Memo to Bob Murray: Shut Your Yap Hole

When TV camera crews and reporters beat a path to your door, it’s usually not because you just won a big lottery prize or landed in the Guinness Book of Records.

It's because something really bad has happened, and that’s why we're having to put up with a right-wing blowhard by the name of Robert Murray these days.

Murray is the owner of the mine in Crandall Canyon, Utah, where six men are trapped.

Three of the miners happen to be Mexicans, but this hasn’t stopped the feckless Murray from raving about furriners and threats to American jobs and how the government won't stay off his butt about safety concerns and how global warming is going to kill his business and how people on fixed incomes won't be able to stay warm and how blasting in the mine couldn't possibly have triggered the earthquake that trapped the miners and . . .. . .
Said the Salt Lake Tribune:
"Crisis management and public relations authorities criticized Murray's performance as 'callous,' 'damaging' and 'not very helpful' to the families of the six miners trapped underground.

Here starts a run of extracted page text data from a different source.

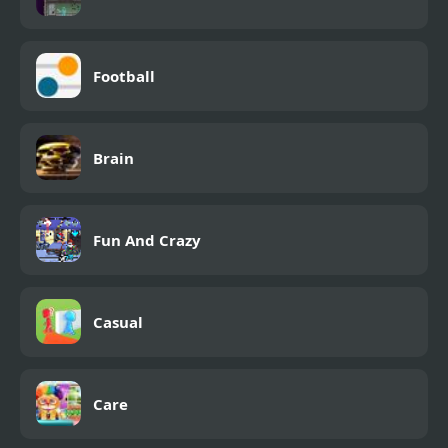
Football
Brain
Fun And Crazy
Casual
Care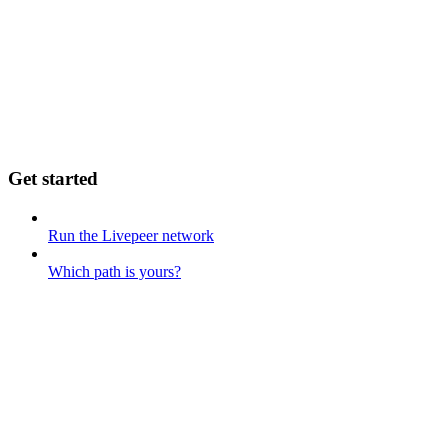
Get started
Run the Livepeer network
Which path is yours?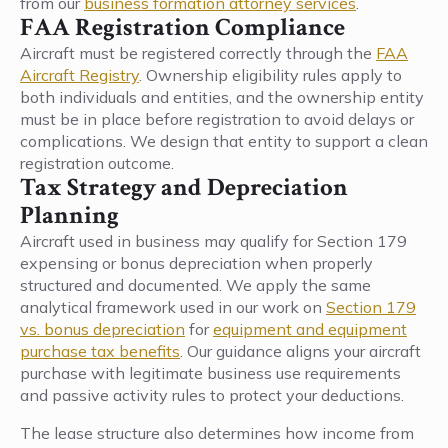
from our
business formation attorney services
.
FAA Registration Compliance
Aircraft must be registered correctly through the
FAA
Aircraft Registry
. Ownership eligibility rules apply to
both individuals and entities, and the ownership entity
must be in place before registration to avoid delays or
complications. We design that entity to support a clean
registration outcome.
Tax Strategy and Depreciation
Planning
Aircraft used in business may qualify for Section 179
expensing or bonus depreciation when properly
structured and documented. We apply the same
analytical framework used in our work on
Section 179
vs. bonus depreciation
for
equipment and equipment
purchase tax benefits
. Our guidance aligns your aircraft
purchase with legitimate business use requirements
and passive activity rules to protect your deductions.
The lease structure also determines how income from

" 'The families of the six trapped miners are deeply worried about the welfare of their loved ones. They need and have a right to the most credible, objective, and up-to-date information available about the status of the rescue effort'," said Rep. George Miller, D-Calif., chairman of the House labor committee. 'The news conference held this morning at the mine did not meet this standard'."
After the Sago mine disaster in West Virginia, where confusing and contradictory information was given to families and the press, Congress passed a law requiring a Mine Safety and Health Administration official to handle communications with the families, press and public, but Murray was back in front of the microphone last night.

Said James Liukaszewski, a White Plains, N.Y., crisis management firm president:
"His behavior is the beginning of blame-shifting, which causes people to dislike business leaders and to distrust those who blame others for their problems."
Murray has owned mines in six states and also has a reputation for being a Scrooge.
After completing the purchase of the Utah mine last year, one of his first moves was to shut down a part of the operation, idling 114 workers less than two weeks before Christmas.